Where angels fear to tread

President Alberto Fernández seems to be doing his best to inject some Hollywood drama into what should be regional routine.

With the closest thing to a mountain in the Los Angeles venue chosen for next week’s Summit of the Americas being Beverly Hills, President Alberto Ángel Fernández seems to be doing his best to inject some Hollywood drama into what should be regional routine although the upshot of his contradictory moves is more of a tedious guessing game as to the final plans of a figurehead who is finding it increasingly lonely at the top. One moment he is going and another not, while being perfectly capable of presenting both presence and absence as a show of Bolivarian solidarity with the leaders of Cuba, Nicaragua and Venezuela whose attendance was still in doubt at the time this editorial was written. The zany idea of a counter-summit (a complete non-starter for the simple reason that the Cuban, Nicaraguan and Venezuelan presidents all face arrest in the United States) has come and gone with Fernández now looking forward to a direct meeting with summit host Joe Biden in Washington next month following a friendly 25-minute chat last Wednesday.

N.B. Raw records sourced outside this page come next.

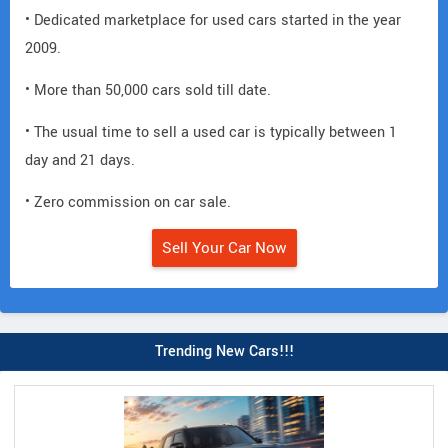
• Dedicated marketplace for used cars started in the year
2009.
• More than 50,000 cars sold till date.
• The usual time to sell a used car is typically between 1
day and 21 days.
• Zero commission on car sale.
Sell Your Car Now
Trending New Cars!!!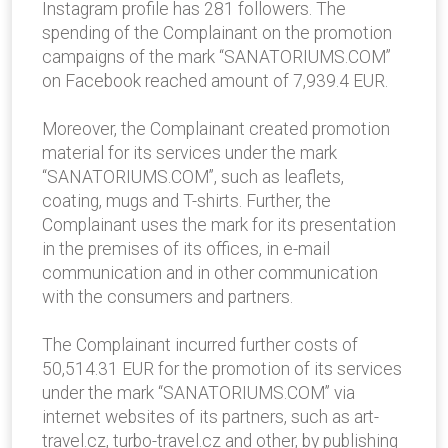
Instagram profile has 281 followers. The
spending of the Complainant on the promotion
campaigns of the mark “SANATORIUMS.COM”
on Facebook reached amount of 7,939.4 EUR.
Moreover, the Complainant created promotion
material for its services under the mark
“SANATORIUMS.COM”, such as leaflets,
coating, mugs and T-shirts. Further, the
Complainant uses the mark for its presentation
in the premises of its offices, in e-mail
communication and in other communication
with the consumers and partners.
The Complainant incurred further costs of
50,514.31 EUR for the promotion of its services
under the mark “SANATORIUMS.COM” via
internet websites of its partners, such as art-
travel.cz, turbo-travel.cz and other, by publishing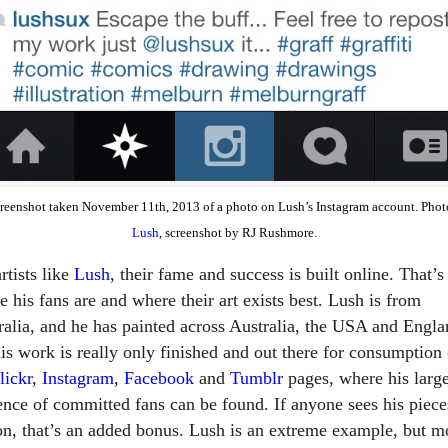
creenshot taken November 11th, 2013 of a photo on Lush’s Instagram account. Phot
Lush
, screenshot by RJ Rushmore.
rtists like
Lush
, their fame and success is built online. That’s
 his fans are and where their art exists best. Lush is from
ralia, and he has painted across Australia, the USA and Engla
his work is really only finished and out there for consumption
lickr
,
Instagram
,
Facebook
and
Tumblr
pages, where his larg
ence of committed fans can be found. If anyone sees his piece
on, that’s an added bonus. Lush is an extreme example, but m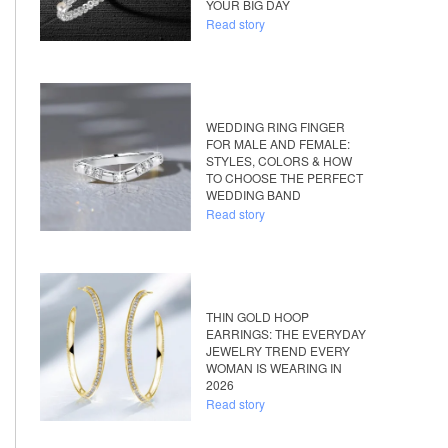
YOUR BIG DAY
Read story
WEDDING RING FINGER
FOR MALE AND FEMALE:
STYLES, COLORS & HOW
TO CHOOSE THE PERFECT
WEDDING BAND
Read story
THIN GOLD HOOP
EARRINGS: THE EVERYDAY
JEWELRY TREND EVERY
WOMAN IS WEARING IN
2026
Read story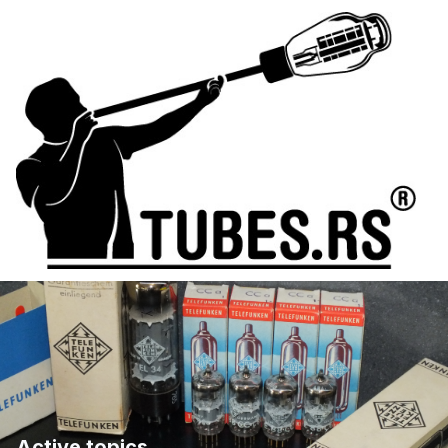
Active topics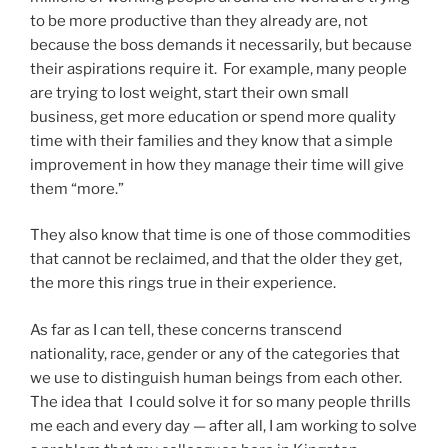
to be more productive than they already are, not
because the boss demands it necessarily, but because
their aspirations require it. For example, many people
are trying to lost weight, start their own small
business, get more education or spend more quality
time with their families and they know that a simple
improvement in how they manage their time will give
them “more.”
They also know that time is one of those commodities
that cannot be reclaimed, and that the older they get,
the more this rings true in their experience.
As far as I can tell, these concerns transcend
nationality, race, gender or any of the categories that
we use to distinguish human beings from each other.
The idea that I could solve it for so many people thrills
me each and every day — after all, I am working to solve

But enough on the presidential vagaries – the Los Angeles conclave will be a hemispheric summit and deserves to be viewed in that wider context. Firstly, Biden should be praised not only for hosting the event but for attending it at all after the way his predecessor Donald Trump shunned the Lima summit of 2018. But quite apart from the Russian invasion of Ukraine, with its increasingly uncertain outcome being Biden’s overwhelming priority, the upcoming summit in Los Angeles is fraught with hitches and its potential Will Smiths.

Going around the region, none of the three Latin American heavyweights is expressing much enthusiasm. Rather more consistent in his stance than his colleague at the other end of Latin America, Mexico’s Andrés Manuel López Obrador (who is something of a regional touchstone for President Fernández) is not even going at all in protest over the invitations thus far withheld from Cuba, Nicaragua and Venezuela – also in contrast to his Argentine admirer, AMLO immediately ruled out attending any counter-summit, perhaps mindful of the huge percentage of Mexico’s half-trillion dollars of exports which crosses the northern border. Brazil’s Jair Bolsonaro, who took six weeks to recognise Biden’s election victory back in 2020 following extended allegations of fraud and makes no attempt to conceal his sympathy for Trump, hesitated over his presence until offered a bilateral meeting with the US president – in any case Bolsonaro’s importance is relative in the last year of his presidential term. The Argentine back and forth over this summit has already been described above.

And the other countries? Starting with South America’s largest Spanish-speaking population, the summit will find Colombia at the midpoint between the first and second rounds of its presidential elections, with outgoing President Iván Duque the ultimate lame duck. Peru’s Pedro Castillo lurches from one impeachment to the other at this early stage in his presidency while Chile’s even newer President Gabriel Boric is experiencing only slightly less teething troubles amid slumping popularity as more and more people see him as not only young and fresh but also raw. Like AMLO, Bolivia’s Luis Arce is shunning the summit on the grounds that if everybody is not invited, he will not go either. Only Ecuador, Paraguay and Uruguay have presidents who are both more or less comfortable at home and on board with the Los Angeles summit but they account for less than nine percent of South American trade between the three of them. The remaining 22 Central American and Caribbean countries are too numerous and too small to discuss in this space.

Now that President Fernández is finally going, it remains to be seen how active a role he plays and how he frames any protests over absent friends. The latter do not help him to take the moral high ground with both their human rights records at odds with one of the main banners of his Frente de Todos government and their alliances with Russian invader Vladimir Putin (an issue over which Fernández himself is typically ambiguous). But rather than write any Hollywood script in advance, best to wait and see what actually happens in Los Angeles.